Bo czekala az wreszcie ktos otowrzy jej drzwi do domu... Bo to byl przeciez jej dom.... Byle jaki ale byl...
jak ma kot zrozumiec , ze od teraz juz nikt nie otowrzy mu drzwi...?
Wlasciciele tej uroczej kici wyprowadzili sie a ja zostawili pod blokiem.... Koteczka wchodzila nawet na klatke schodowa i czekala pod drzwiami, ale nowi lokatorzy nie wiedzieli po co ona tam siedzi...
Jej poprzedni ludzie nie dbali o nia... Kotka ma zniszczone przez pchly futerko i skore... cala jest podrapana (tak ja gryzly stada pchel) i dopiero co schodzi jej alergia na pchly... Futerko z dnia na dzien wyglada piekniej.

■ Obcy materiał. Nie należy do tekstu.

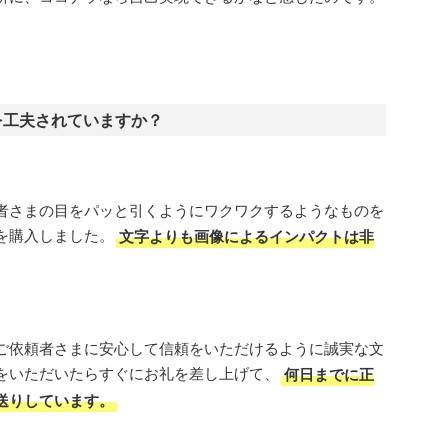
を工夫されていますか？
者さまの目をパッと引くようにワクワクするようなものを
を購入しました。
文字よりも画像によるインパクトは非
ご依頼者さまに安心して信頼をいただけるように誠実な文
をいただいたらすぐにお礼を差し上げて、
何日までに正
送りしています。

Dodatkowo mimo, ze kicia nie jest stara (ma ok 4-5 lat wedlug weta) to ma slabe zabki , ktore juz w czesci wypadly przez okropny kamien nazebny i moze z powodu zlej diety. Oczywiscie kicia jest wychudzona.

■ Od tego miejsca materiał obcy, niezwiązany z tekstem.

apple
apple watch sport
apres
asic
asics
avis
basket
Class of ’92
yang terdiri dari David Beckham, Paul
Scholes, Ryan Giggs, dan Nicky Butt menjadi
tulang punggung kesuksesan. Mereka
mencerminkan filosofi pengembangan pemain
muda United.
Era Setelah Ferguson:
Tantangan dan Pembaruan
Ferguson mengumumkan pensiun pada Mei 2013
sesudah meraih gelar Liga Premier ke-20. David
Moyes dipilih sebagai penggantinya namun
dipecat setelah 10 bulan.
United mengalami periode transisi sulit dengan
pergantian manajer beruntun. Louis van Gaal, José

Kicia nie dosc ze jest piekna to jeszcze jest przemila.
Jechalismy po nia z Agn w chwili gdy byly ulewy i nadchodzily te silne wichury... Musielibyscie widziec kota zgranietego w taka pogode do wymoszczonego grubasnym kocem tranporterka!!! Kotulka tak sie wtulila, tak jej bylo dobrze, ze miala w nosie to ze jedziemy autobusem przez pol miasta, a w fundacji nie chciala z niego wyjsc. Po prostu czula sie jak w niebie. Zawartosc miski pochlania w jedna chwilke, jest strasznie milutka i lubi sobie pogadac.
Do adopcji w kazdej chwili. Kto chcialby sobie moc codziennie zagladac w takie cudowne lazurowe oczeta???
U pana doktora




O! a tak mi jest dobrze, ze sie nigdzie nie wybieram!